Knowledge is doubling about every seven years. In technical fields, half of what students learn in their first year of college is obsolete by the time they graduate.1

The knowledge explosion has two facets: where it is coming from, and how people access it. On the source side, for reasons too complex to explore here, we are benefiting from a fifty-year-long boom in scientific and industrial research that has been accelerated even further in the past fifteen years by ever-faster, ever-cheaper computing power. The Human Genome Project is just one example of a major research undertaking that has gone much farther, much faster, than anyone thought possible even ten years ago.
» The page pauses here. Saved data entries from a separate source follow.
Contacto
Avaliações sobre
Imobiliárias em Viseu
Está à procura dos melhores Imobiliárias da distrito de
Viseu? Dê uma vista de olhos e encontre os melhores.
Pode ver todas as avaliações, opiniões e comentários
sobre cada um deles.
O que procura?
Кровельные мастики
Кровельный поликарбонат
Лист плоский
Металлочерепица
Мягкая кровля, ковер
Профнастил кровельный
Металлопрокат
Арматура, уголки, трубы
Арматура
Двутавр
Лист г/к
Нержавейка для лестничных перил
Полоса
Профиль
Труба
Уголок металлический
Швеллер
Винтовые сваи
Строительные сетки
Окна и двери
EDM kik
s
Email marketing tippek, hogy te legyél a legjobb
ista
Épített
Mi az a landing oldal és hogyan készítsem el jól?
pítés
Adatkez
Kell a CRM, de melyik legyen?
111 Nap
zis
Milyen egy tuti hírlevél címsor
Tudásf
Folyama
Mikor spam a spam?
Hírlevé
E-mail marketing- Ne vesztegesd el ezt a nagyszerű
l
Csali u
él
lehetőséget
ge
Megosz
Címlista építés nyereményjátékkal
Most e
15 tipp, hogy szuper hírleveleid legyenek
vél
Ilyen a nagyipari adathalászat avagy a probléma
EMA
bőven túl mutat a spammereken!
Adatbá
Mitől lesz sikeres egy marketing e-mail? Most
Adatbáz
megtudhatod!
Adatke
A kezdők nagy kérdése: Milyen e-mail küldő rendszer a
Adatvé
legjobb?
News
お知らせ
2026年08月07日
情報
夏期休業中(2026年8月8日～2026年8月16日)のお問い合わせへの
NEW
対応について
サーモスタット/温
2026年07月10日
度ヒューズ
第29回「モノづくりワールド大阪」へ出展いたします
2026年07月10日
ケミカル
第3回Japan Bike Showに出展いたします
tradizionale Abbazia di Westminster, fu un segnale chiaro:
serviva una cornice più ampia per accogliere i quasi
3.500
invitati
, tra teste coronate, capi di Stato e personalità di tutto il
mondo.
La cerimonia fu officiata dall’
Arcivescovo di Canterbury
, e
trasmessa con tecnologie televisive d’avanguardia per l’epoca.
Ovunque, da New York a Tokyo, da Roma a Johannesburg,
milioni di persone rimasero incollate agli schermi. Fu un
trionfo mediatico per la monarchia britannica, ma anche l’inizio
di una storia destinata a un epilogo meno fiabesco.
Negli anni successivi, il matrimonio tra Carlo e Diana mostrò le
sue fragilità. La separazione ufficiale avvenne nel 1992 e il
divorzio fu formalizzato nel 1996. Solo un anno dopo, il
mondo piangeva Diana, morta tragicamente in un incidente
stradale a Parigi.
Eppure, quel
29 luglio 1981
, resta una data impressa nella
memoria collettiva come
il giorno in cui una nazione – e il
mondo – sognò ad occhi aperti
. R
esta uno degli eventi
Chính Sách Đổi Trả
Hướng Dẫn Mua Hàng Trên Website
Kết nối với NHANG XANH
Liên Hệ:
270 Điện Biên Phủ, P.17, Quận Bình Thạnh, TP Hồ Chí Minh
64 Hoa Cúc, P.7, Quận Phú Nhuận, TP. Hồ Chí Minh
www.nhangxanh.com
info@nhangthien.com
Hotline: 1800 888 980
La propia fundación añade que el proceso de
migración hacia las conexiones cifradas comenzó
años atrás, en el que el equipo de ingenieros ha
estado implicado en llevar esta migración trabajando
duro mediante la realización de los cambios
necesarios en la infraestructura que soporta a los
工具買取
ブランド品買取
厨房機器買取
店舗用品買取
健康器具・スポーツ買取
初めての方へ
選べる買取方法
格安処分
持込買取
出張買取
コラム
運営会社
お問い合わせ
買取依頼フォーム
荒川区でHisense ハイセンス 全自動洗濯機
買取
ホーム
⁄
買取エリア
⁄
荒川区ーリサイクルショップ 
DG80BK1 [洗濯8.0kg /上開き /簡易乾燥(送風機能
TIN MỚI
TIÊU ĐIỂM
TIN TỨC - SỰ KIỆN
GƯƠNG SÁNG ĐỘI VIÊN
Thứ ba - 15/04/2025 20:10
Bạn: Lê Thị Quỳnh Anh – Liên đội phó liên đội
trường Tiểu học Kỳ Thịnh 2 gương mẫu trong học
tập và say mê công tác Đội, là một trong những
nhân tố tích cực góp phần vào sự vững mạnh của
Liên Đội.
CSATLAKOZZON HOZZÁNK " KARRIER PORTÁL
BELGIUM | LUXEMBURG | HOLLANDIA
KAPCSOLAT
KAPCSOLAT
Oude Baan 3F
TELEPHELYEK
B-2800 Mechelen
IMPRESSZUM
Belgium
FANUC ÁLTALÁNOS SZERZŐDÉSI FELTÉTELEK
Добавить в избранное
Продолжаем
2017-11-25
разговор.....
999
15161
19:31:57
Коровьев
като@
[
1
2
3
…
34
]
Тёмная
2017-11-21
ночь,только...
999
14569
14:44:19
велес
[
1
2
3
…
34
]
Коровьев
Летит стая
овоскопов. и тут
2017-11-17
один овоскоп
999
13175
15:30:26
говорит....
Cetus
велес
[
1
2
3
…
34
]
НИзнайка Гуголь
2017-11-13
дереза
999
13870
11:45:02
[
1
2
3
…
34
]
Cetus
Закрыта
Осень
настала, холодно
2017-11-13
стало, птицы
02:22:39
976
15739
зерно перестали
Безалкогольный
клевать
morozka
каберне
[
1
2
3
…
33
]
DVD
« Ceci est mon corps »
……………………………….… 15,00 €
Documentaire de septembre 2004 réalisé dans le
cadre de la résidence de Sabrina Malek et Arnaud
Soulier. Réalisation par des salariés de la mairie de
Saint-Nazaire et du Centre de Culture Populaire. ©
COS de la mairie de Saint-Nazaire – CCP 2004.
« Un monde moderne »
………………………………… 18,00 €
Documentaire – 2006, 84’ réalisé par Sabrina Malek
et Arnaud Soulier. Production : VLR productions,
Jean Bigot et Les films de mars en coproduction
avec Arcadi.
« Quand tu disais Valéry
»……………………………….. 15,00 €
On the access side, awareness of the value of managing knowledge coincides with the huge growth in the installed base of personal computers, networking, and the widespread distribution of digital media.2

Currently, there are at least a billion pages on the Internet. In 1997, there were approximately 300 million. The total number of Web users around the globe, estimated at 320 million in 2000, is expected to reach 720 million by 2005.

2.   Making sense of information is the challenge now.

Economists long held that getting information was a key constraint in creating efficient markets. It’s no longer so. With the rapid rise of information technology and the flowering of the Internet and the Web, the bottleneck now is extracting useful content and making sense of it. In financial services, for example, a staggering amount of potentially useful information is instantly accessible to any trader or portfolio manager. Trading operations must find ways to manage and prioritize information flow to remain competitive. An hour’s lead time integrating information and making a move on the trading floor is a huge competitive advantage.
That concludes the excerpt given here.